*** Information provided ***

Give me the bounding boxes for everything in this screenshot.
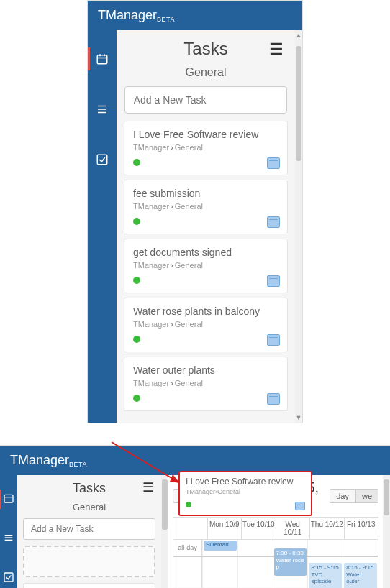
task-item[interactable]: fee submission TManager›General [124,180,288,234]
status-dot-icon [133,159,140,166]
week-view-button[interactable]: we [355,489,378,503]
app-header: TManagerBETA [88,1,302,30]
app-suffix: BETA [69,461,87,468]
task-item[interactable]: I Love Free Software review TManager›Gen… [124,121,288,175]
time-cell[interactable]: 7:30 - 8:30 Water rose p [273,557,308,587]
app-suffix: BETA [157,16,175,23]
top-window: TManagerBETA Tasks ☰ General I Love Free… [87,0,303,423]
time-cell[interactable]: 8:15 - 9:15 Water outer [343,557,378,587]
date-icon[interactable] [267,393,280,405]
tasks-subtitle: General [22,499,157,518]
task-breadcrumb: TManager›General [186,488,305,495]
task-title: Water rose plants in balcony [133,306,278,317]
allday-cell[interactable] [343,540,378,556]
tasks-subtitle: General [121,62,291,86]
drop-zone[interactable] [23,546,155,577]
task-item[interactable]: Water outer plants TManager›General [124,357,288,411]
date-icon[interactable] [267,157,280,169]
task-title: I Love Free Software review [133,129,278,140]
sidebar [88,30,117,423]
task-title: get documents signed [133,247,278,258]
task-title: fee submission [133,188,278,199]
list-icon[interactable] [3,532,14,546]
calendar-icon[interactable] [95,52,109,66]
task-breadcrumb: TManager›General [133,261,278,270]
day-view-button[interactable]: day [330,489,355,503]
status-dot-icon [133,336,140,343]
svg-rect-0 [97,55,107,64]
allday-event[interactable]: Suleman [204,541,237,551]
task-item[interactable]: Water rose plants in balcony TManager›Ge… [124,298,288,352]
event[interactable]: 8:15 - 9:15 TVD episode [309,563,342,588]
allday-label: all-day [173,540,202,556]
status-dot-icon [133,218,140,225]
task-breadcrumb: TManager›General [133,143,278,152]
svg-rect-13 [4,573,13,582]
hamburger-icon[interactable]: ☰ [269,40,284,59]
check-icon[interactable] [95,152,109,167]
tasks-panel: Tasks ☰ General I Love Free Software rev… [117,30,295,423]
app-name: TManager [10,453,69,467]
scroll-up-icon[interactable]: ▲ [296,30,302,40]
task-breadcrumb: TManager›General [133,320,278,329]
time-label [173,557,202,587]
task-item[interactable]: get documents signed TManager›General [124,239,288,293]
app-name: TManager [98,8,157,22]
scroll-thumb[interactable] [296,46,301,161]
allday-cell[interactable] [307,540,343,556]
day-header[interactable]: Mon 10/9 [207,518,242,539]
event[interactable]: 7:30 - 8:30 Water rose p [274,548,307,576]
list-icon[interactable] [95,102,109,116]
check-icon[interactable] [3,571,14,585]
scrollbar[interactable]: ▲ ▼ [295,30,302,423]
allday-cell[interactable] [237,540,273,556]
date-icon[interactable] [267,334,280,346]
calendar-header-row: Mon 10/9 Tue 10/10 Wed 10/11 Thu 10/12 F… [173,518,378,540]
time-cell[interactable]: 8:15 - 9:15 TVD episode [307,557,343,587]
task-breadcrumb: TManager›General [133,379,278,387]
time-cell[interactable] [237,557,273,587]
status-dot-icon [186,502,191,507]
status-dot-icon [133,277,140,284]
calendar-grid: Mon 10/9 Tue 10/10 Wed 10/11 Thu 10/12 F… [173,517,378,588]
scroll-thumb[interactable] [162,479,168,530]
date-icon[interactable] [267,216,280,228]
new-task-input[interactable] [23,518,155,540]
tasks-title: Tasks [22,478,157,499]
event[interactable]: 8:15 - 9:15 Water outer [344,563,377,588]
day-header[interactable]: Thu 10/12 [309,518,344,539]
status-dot-icon [133,395,140,402]
task-breadcrumb: TManager›General [133,202,278,211]
task-title: Water outer plants [133,364,278,376]
task-item[interactable]: fee submission TManager›General [23,583,155,588]
new-task-input-wrap [124,86,288,114]
scroll-down-icon[interactable]: ▼ [296,413,302,423]
time-col-header [173,518,207,539]
day-header[interactable]: Fri 10/13 [344,518,378,539]
bottom-window: TManagerBETA Tasks ☰ General fee submiss… [0,445,390,588]
day-header[interactable]: Tue 10/10 [241,518,276,539]
day-header[interactable]: Wed 10/11 [276,518,310,539]
scroll-thumb[interactable] [384,479,389,515]
hamburger-icon[interactable]: ☰ [142,479,154,495]
tasks-panel: Tasks ☰ General fee submission TManager›… [17,475,161,588]
calendar-icon[interactable] [3,492,14,506]
task-title: I Love Free Software review [186,477,305,487]
scrollbar[interactable] [383,475,390,588]
new-task-input[interactable] [124,86,288,114]
allday-cell[interactable]: Suleman [202,540,237,556]
date-icon[interactable] [295,502,305,510]
svg-rect-7 [97,155,107,165]
time-cell[interactable] [202,557,237,587]
date-icon[interactable] [267,275,280,287]
tasks-title: Tasks [121,33,291,62]
sidebar [0,475,17,588]
dragged-task-card[interactable]: I Love Free Software review TManager›Gen… [178,471,312,516]
scrollbar[interactable] [161,475,168,588]
svg-rect-8 [4,495,13,502]
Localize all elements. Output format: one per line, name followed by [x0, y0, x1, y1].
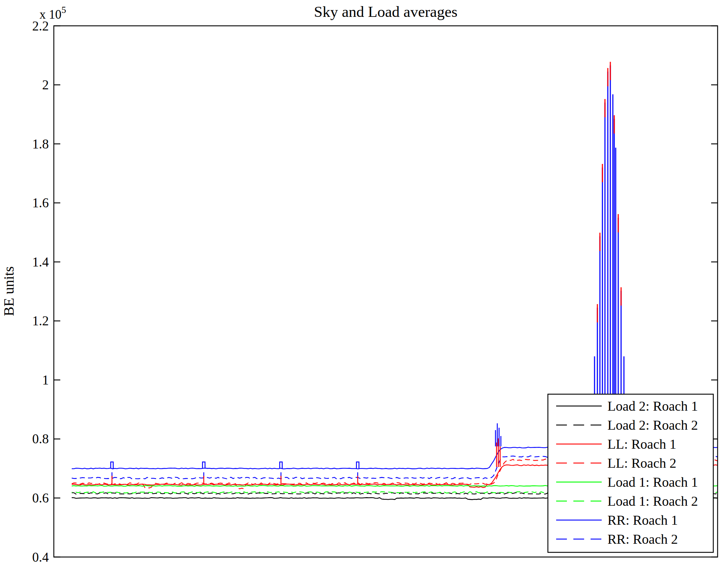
legend-item-label: LL: Roach 1: [607, 436, 676, 452]
y-tick-label: 1.4: [32, 255, 49, 269]
spike-events-group: [111, 62, 624, 485]
y-tick-label: 1.6: [32, 195, 49, 210]
legend-item-label: Load 1: Roach 2: [607, 494, 698, 509]
y-tick-label: 1.2: [32, 313, 49, 328]
legend-item-label: Load 2: Roach 1: [607, 398, 698, 414]
y-scale-exponent: 5: [61, 5, 66, 15]
periodic-spike: [356, 462, 359, 468]
y-tick-label: 2: [42, 77, 49, 92]
matlab-figure-canvas: Sky and Load averages BE units x 105 2.2…: [0, 0, 728, 571]
legend-item-label: LL: Roach 2: [607, 456, 676, 471]
y-tick-label: 0.6: [32, 491, 49, 505]
chart-title: Sky and Load averages: [314, 3, 457, 20]
legend-item-label: RR: Roach 1: [607, 513, 678, 528]
y-tick-label: 2.2: [32, 19, 49, 33]
y-tick-label: 0.4: [32, 550, 49, 565]
periodic-spike: [202, 462, 205, 468]
legend-item-label: Load 2: Roach 2: [607, 417, 698, 433]
chart: Sky and Load averages BE units x 105 2.2…: [0, 0, 728, 571]
legend-item-label: RR: Roach 2: [607, 532, 678, 547]
legend-box: Load 2: Roach 1Load 2: Roach 2LL: Roach …: [548, 394, 713, 552]
periodic-spike: [111, 462, 113, 468]
y-axis-label: BE units: [1, 266, 17, 316]
periodic-spike: [280, 462, 282, 468]
y-tick-label: 0.8: [32, 431, 49, 446]
y-tick-label: 1.8: [32, 137, 49, 151]
y-tick-label: 1: [42, 373, 49, 387]
legend-item-label: Load 1: Roach 1: [607, 475, 698, 490]
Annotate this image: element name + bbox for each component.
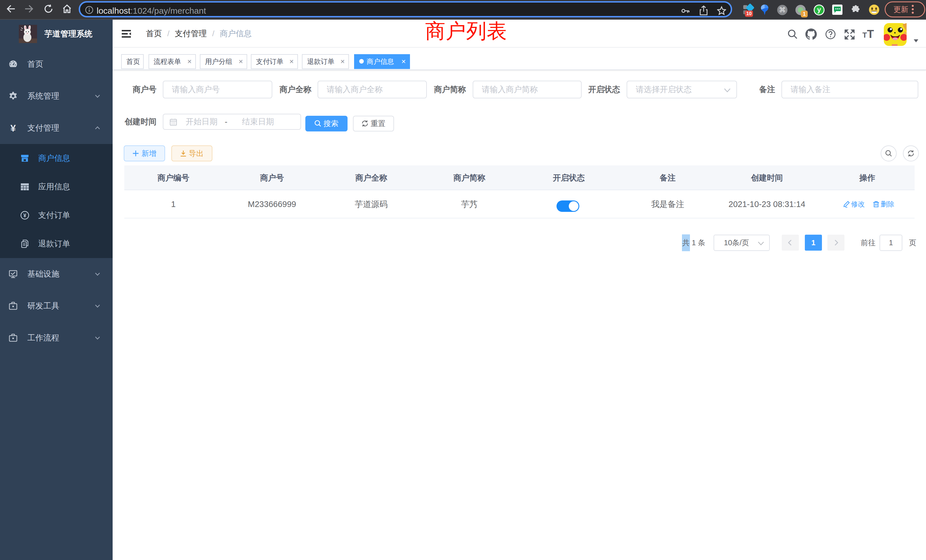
svg-text:¥: ¥ <box>23 212 27 218</box>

***

- _Problem_
Without carrying over any pictures, retype the records above exactly.

- _Answer for this exercise_
Give me the bounding boxes for everything in this screenshot.
task-item[interactable]: fee submission TManager›General [124,180,288,234]
status-dot-icon [133,159,140,166]
week-view-button[interactable]: we [355,489,378,503]
app-header: TManagerBETA [88,1,302,30]
app-suffix: BETA [69,461,87,468]
task-item[interactable]: I Love Free Software review TManager›Gen… [124,121,288,175]
time-cell[interactable]: 7:30 - 8:30 Water rose p [273,557,308,587]
app-suffix: BETA [157,16,175,23]
top-window: TManagerBETA Tasks ☰ General I Love Free… [87,0,303,423]
time-cell[interactable]: 8:15 - 9:15 Water outer [343,557,378,587]
date-icon[interactable] [267,393,280,405]
tasks-subtitle: General [22,499,157,518]
task-breadcrumb: TManager›General [186,488,305,495]
task-title: Water rose plants in balcony [133,306,278,317]
allday-cell[interactable] [343,540,378,556]
tasks-subtitle: General [121,62,291,86]
drop-zone[interactable] [23,546,155,577]
task-item[interactable]: Water outer plants TManager›General [124,357,288,411]
date-icon[interactable] [267,157,280,169]
task-title: I Love Free Software review [133,129,278,140]
sidebar [88,30,117,423]
task-title: get documents signed [133,247,278,258]
task-title: fee submission [133,188,278,199]
list-icon[interactable] [3,532,14,546]
calendar-icon[interactable] [95,52,109,66]
task-breadcrumb: TManager›General [133,261,278,270]
day-view-button[interactable]: day [330,489,355,503]
status-dot-icon [133,336,140,343]
svg-rect-0 [97,55,107,64]
allday-event[interactable]: Suleman [204,541,237,551]
task-item[interactable]: Water rose plants in balcony TManager›Ge… [124,298,288,352]
event[interactable]: 8:15 - 9:15 TVD episode [309,563,342,588]
allday-label: all-day [173,540,202,556]
status-dot-icon [133,218,140,225]
task-breadcrumb: TManager›General [133,143,278,152]
svg-rect-13 [4,573,13,582]
hamburger-icon[interactable]: ☰ [269,40,284,59]
check-icon[interactable] [95,152,109,167]
tasks-panel: Tasks ☰ General I Love Free Software rev… [117,30,295,423]
app-name: TManager [10,453,69,467]
scroll-up-icon[interactable]: ▲ [296,30,302,40]
task-breadcrumb: TManager›General [133,320,278,329]
time-label [173,557,202,587]
task-item[interactable]: get documents signed TManager›General [124,239,288,293]
app-name: TManager [98,8,157,22]
scroll-thumb[interactable] [296,46,301,161]
allday-cell[interactable] [307,540,343,556]
day-header[interactable]: Mon 10/9 [207,518,242,539]
event[interactable]: 7:30 - 8:30 Water rose p [274,548,307,576]
list-icon[interactable] [95,102,109,116]
check-icon[interactable] [3,571,14,585]
scrollbar[interactable]: ▲ ▼ [295,30,302,423]
allday-cell[interactable] [237,540,273,556]
date-icon[interactable] [267,334,280,346]
calendar-header-row: Mon 10/9 Tue 10/10 Wed 10/11 Thu 10/12 F… [173,518,378,540]
time-cell[interactable]: 8:15 - 9:15 TVD episode [307,557,343,587]
task-breadcrumb: TManager›General [133,379,278,387]
time-cell[interactable] [237,557,273,587]
status-dot-icon [186,502,191,507]
status-dot-icon [133,277,140,284]
calendar-grid: Mon 10/9 Tue 10/10 Wed 10/11 Thu 10/12 F… [173,517,378,588]
scroll-thumb[interactable] [162,479,168,530]
date-icon[interactable] [267,216,280,228]
new-task-input[interactable] [23,518,155,540]
tasks-title: Tasks [22,478,157,499]
event[interactable]: 8:15 - 9:15 Water outer [344,563,377,588]
day-header[interactable]: Thu 10/12 [309,518,344,539]
status-dot-icon [133,395,140,402]
task-breadcrumb: TManager›General [133,202,278,211]
task-title: Water outer plants [133,364,278,376]
task-item[interactable]: fee submission TManager›General [23,583,155,588]
new-task-input-wrap [124,86,288,114]
scroll-down-icon[interactable]: ▼ [296,413,302,423]
time-col-header [173,518,207,539]
day-header[interactable]: Fri 10/13 [344,518,378,539]
bottom-window: TManagerBETA Tasks ☰ General fee submiss… [0,445,390,588]
day-header[interactable]: Tue 10/10 [241,518,276,539]
day-header[interactable]: Wed 10/11 [276,518,310,539]
scroll-thumb[interactable] [384,479,389,515]
hamburger-icon[interactable]: ☰ [142,479,154,495]
tasks-panel: Tasks ☰ General fee submission TManager›… [17,475,161,588]
calendar-icon[interactable] [3,492,14,506]
task-title: I Love Free Software review [186,477,305,487]
scrollbar[interactable] [383,475,390,588]
new-task-input[interactable] [124,86,288,114]
allday-cell[interactable]: Suleman [202,540,237,556]
date-icon[interactable] [295,502,305,510]
svg-rect-7 [97,155,107,165]
time-cell[interactable] [202,557,237,587]
date-icon[interactable] [267,275,280,287]
tasks-title: Tasks [121,33,291,62]
sidebar [0,475,17,588]
dragged-task-card[interactable]: I Love Free Software review TManager›Gen… [178,471,312,516]
scrollbar[interactable] [161,475,168,588]
svg-rect-8 [4,495,13,502]
Localize all elements. Output format: one per line, name followed by [x0, y0, x1, y1].
legend-item-label: LL: Roach 1: [607, 436, 676, 452]
y-tick-label: 1.4: [32, 255, 49, 269]
spike-events-group: [111, 62, 624, 485]
y-tick-label: 1.6: [32, 195, 49, 210]
legend-item-label: Load 1: Roach 2: [607, 494, 698, 509]
y-tick-label: 1.2: [32, 313, 49, 328]
legend-item-label: Load 2: Roach 1: [607, 398, 698, 414]
y-scale-exponent: 5: [61, 5, 66, 15]
periodic-spike: [356, 462, 359, 468]
y-tick-label: 2: [42, 77, 49, 92]
matlab-figure-canvas: Sky and Load averages BE units x 105 2.2…: [0, 0, 728, 571]
legend-item-label: LL: Roach 2: [607, 456, 676, 471]
y-tick-label: 0.6: [32, 491, 49, 505]
chart-title: Sky and Load averages: [314, 3, 457, 20]
legend-item-label: RR: Roach 1: [607, 513, 678, 528]
y-tick-label: 2.2: [32, 19, 49, 33]
y-tick-label: 0.4: [32, 550, 49, 565]
periodic-spike: [202, 462, 205, 468]
legend-item-label: Load 2: Roach 2: [607, 417, 698, 433]
chart: Sky and Load averages BE units x 105 2.2…: [0, 0, 728, 571]
legend-item-label: RR: Roach 2: [607, 532, 678, 547]
legend-box: Load 2: Roach 1Load 2: Roach 2LL: Roach …: [548, 394, 713, 552]
periodic-spike: [111, 462, 113, 468]
y-axis-label: BE units: [1, 266, 17, 316]
periodic-spike: [280, 462, 282, 468]
y-tick-label: 0.8: [32, 431, 49, 446]
y-tick-label: 1.8: [32, 137, 49, 151]
y-tick-label: 1: [42, 373, 49, 387]
legend-item-label: Load 1: Roach 1: [607, 475, 698, 490]
Annotate this image: element name + bbox for each component.
svg-text:¥: ¥ <box>23 212 27 218</box>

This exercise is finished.